Standards that Need to Be Met

  • The dissertation must be a major piece of independent scholarly research
  • Topic and scope of the dissertation must be restricted and clearly defined. The problem which needs to be solved by way of academic research must be explicitly defined in the introduction, and the appropriate methods and logical steps to solve it need to be stated clearly.
  • A dissertation should concisely demonstrate awareness of the current state of research on the topic as well as of the latest relevant literature and state it concisely. It should go from there to the argument, and not dwell at length on matters already covered satisfactorily by others.
  • A dissertation must show ability to precisely handle the appropriate methods in the chosen field of research. The student has to work with the relevant sources, and must diligently document the use of primary and secondary sources. One cannot make claims without substantiation.
  • The dissertation should normally be between 250 and 300 pages in length plus footnotes, bibliography and appendices.
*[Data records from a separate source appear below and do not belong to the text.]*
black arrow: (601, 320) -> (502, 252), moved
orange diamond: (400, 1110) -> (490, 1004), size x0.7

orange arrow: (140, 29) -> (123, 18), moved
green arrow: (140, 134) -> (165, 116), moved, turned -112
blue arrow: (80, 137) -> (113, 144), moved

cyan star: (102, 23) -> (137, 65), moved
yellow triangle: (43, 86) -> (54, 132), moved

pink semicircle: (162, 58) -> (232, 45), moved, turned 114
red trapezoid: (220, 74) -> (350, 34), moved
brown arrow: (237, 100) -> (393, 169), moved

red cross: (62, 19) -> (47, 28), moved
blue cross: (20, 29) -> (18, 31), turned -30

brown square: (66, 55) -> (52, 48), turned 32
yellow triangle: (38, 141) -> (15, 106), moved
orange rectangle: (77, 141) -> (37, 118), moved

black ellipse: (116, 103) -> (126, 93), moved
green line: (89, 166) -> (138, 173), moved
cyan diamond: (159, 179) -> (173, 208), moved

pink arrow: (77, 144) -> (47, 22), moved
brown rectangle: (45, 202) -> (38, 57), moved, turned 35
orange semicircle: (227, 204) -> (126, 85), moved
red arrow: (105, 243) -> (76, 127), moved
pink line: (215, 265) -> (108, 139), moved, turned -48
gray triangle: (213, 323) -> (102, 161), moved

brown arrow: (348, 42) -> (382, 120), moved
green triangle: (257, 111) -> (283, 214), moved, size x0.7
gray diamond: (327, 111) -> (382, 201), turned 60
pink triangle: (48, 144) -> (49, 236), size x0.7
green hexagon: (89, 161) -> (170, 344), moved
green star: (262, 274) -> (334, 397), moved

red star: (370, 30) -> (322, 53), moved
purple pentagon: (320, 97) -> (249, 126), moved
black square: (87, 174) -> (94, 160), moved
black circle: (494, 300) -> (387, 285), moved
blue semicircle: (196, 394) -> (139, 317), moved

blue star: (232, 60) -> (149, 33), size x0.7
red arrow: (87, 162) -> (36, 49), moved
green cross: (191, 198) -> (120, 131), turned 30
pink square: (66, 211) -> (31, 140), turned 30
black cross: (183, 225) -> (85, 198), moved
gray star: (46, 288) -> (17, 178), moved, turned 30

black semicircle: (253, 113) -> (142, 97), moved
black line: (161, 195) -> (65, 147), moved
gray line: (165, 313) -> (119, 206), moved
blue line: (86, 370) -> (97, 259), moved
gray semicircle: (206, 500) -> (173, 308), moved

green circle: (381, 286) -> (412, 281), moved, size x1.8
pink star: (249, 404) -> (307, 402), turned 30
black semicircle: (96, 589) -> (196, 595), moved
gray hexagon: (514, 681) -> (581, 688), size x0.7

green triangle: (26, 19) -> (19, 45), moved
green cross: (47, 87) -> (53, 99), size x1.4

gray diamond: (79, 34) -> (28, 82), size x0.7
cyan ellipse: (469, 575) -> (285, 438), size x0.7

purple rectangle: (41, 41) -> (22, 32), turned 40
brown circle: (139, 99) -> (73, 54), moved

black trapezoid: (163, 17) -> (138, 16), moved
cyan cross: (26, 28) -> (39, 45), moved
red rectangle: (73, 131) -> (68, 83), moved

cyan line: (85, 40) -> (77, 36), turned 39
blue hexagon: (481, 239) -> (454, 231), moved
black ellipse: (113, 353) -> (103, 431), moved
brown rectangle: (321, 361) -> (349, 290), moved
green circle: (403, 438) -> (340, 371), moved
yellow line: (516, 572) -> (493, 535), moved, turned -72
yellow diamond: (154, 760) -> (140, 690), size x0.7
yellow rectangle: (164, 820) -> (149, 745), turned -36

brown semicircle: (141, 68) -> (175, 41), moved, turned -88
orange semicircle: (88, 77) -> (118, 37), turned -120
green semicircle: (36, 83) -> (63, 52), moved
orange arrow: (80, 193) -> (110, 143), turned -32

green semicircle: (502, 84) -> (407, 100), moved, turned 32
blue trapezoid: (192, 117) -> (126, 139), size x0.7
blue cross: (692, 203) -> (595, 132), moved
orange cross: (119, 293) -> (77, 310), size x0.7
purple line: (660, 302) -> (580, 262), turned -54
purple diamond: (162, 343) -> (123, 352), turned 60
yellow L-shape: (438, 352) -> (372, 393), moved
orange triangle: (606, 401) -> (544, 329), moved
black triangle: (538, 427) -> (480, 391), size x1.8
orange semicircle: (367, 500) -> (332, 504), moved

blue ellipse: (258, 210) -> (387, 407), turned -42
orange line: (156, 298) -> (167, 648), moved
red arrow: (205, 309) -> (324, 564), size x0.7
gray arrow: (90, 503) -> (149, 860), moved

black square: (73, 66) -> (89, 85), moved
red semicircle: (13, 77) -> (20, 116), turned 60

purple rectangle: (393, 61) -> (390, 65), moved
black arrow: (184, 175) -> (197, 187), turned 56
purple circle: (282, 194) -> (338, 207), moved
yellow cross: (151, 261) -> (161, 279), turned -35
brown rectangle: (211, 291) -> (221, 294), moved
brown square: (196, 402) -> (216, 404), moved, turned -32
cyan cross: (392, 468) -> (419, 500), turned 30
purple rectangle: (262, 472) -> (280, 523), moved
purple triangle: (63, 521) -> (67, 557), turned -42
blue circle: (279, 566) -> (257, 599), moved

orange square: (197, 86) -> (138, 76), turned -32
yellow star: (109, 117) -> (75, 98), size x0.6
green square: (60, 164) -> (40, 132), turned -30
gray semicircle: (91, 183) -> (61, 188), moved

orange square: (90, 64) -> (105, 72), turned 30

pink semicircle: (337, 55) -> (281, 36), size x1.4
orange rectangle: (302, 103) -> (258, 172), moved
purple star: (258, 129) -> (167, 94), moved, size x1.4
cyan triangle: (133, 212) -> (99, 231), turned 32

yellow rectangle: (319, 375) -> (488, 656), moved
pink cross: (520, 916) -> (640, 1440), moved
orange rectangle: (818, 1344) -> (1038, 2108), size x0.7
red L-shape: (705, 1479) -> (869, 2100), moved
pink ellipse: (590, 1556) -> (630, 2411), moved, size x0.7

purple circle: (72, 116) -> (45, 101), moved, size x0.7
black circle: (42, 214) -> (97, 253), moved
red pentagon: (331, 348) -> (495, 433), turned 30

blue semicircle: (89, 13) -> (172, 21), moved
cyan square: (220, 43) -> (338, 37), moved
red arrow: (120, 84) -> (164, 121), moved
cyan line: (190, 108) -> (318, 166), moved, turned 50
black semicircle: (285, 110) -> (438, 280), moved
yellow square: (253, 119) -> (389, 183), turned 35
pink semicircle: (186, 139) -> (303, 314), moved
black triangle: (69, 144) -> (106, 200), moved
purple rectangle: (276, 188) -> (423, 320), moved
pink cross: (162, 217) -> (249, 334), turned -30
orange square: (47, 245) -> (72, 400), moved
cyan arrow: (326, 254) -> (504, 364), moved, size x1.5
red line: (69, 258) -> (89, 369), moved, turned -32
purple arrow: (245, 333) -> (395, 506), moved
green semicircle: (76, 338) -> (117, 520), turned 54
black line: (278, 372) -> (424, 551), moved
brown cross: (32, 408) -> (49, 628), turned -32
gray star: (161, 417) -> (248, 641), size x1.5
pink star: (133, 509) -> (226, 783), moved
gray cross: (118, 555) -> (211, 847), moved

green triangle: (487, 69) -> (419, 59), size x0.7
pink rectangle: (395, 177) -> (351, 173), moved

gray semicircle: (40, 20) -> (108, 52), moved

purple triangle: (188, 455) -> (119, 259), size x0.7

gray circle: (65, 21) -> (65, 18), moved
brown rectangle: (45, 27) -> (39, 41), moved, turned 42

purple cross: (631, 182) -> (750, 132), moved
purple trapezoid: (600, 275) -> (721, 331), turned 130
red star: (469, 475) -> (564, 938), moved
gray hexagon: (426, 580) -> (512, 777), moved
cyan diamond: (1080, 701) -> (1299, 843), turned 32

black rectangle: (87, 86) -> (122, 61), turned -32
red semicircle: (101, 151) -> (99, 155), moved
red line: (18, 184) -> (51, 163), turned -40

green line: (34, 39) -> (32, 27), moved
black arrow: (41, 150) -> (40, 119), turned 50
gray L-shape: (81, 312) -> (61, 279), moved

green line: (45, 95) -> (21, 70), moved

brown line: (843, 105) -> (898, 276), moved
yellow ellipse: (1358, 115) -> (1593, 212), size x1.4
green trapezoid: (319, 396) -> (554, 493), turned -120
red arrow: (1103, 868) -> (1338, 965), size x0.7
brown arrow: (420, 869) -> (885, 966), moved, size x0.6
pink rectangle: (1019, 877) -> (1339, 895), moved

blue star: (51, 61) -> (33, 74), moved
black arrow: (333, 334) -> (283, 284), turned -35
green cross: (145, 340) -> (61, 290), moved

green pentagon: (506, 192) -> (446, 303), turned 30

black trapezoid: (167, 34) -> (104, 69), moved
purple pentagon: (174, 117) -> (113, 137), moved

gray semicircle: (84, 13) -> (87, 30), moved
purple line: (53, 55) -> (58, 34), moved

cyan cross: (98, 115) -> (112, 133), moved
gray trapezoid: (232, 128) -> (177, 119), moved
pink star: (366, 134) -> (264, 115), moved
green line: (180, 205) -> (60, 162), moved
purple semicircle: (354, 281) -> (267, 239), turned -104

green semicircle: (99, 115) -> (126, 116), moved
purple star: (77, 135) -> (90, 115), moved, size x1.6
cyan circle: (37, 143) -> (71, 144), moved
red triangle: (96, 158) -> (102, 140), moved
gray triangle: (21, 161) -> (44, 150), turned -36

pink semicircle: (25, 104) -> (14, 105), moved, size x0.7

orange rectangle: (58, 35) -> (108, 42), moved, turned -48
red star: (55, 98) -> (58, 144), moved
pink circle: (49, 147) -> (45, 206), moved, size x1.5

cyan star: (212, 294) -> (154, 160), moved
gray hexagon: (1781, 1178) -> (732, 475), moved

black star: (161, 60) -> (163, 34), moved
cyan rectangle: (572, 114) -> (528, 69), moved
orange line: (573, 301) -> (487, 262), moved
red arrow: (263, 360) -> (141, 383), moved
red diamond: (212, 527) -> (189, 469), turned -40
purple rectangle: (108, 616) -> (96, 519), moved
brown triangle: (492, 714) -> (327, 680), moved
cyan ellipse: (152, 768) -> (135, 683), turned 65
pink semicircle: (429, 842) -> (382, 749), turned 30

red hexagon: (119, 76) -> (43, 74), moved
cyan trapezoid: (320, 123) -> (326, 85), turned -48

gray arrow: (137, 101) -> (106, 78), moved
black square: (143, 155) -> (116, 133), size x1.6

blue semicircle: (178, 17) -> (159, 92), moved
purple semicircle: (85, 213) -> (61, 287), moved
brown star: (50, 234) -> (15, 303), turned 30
The style of the writing must be clear, professional and grammatically proper. It should follow the conventions of academic literature that are found in international scholarly journals and monographs.

The Use of Primary and Secondary Sources

These sources are the basis for Ph.D. research. Their nature and the methodology with them will vary widely with the topic, as does the length of discussion justifying their selection. Primary sources are either original documents, the recorded results of one’s own investigations or direct information from a person who is the object of study. Secondary sources are (usually documented) references by others to such primary sources. Primary as well as secondary sources must be identified in such a way that they can be traced by the reader. In a dissertation, a student must use all primary sources that are relevant to the research and accessible. Use of secondary sources is appropriate:

If the primary source is not accessible,
To identify the source whenever arguments or information are obtained from it,
To inform the readers about opponents and supporters of a certain opinion;
When the source provides opinions or arguments that need to be challenged.

Research in Other Languages

All relevant sources in a dissertation must be processed in their original language. E.g. where patristic opinion is studied, it will be necessary to make use of the patristic texts (especially the writings in Latin or Greek) in the original languages. Requirements may be less strict when a dissertation does not involve a detailed study of patristic writings, but a more synthetic overview of opinion about a certain topic. It is acceptable to make use of translations of literature in a language in which the student is not fluent. However, when dealing with a very particular statement the student needs to check the wording in the original text when:

  • The editor of a translation signals different possible interpretations;
  • The translations contradict each other;
  • he students feels uncertain about the rendering in the translation;
  • The precise wording of a phase or statement is important for proving the student’s point.

A student should include in the research the directly relevant scholarly literature in the main European languages (English, German, and French). Interaction with literature in other languages is not only desirable but it is also indispensable particularly if the subject is pertinent for researchers within that specific language area.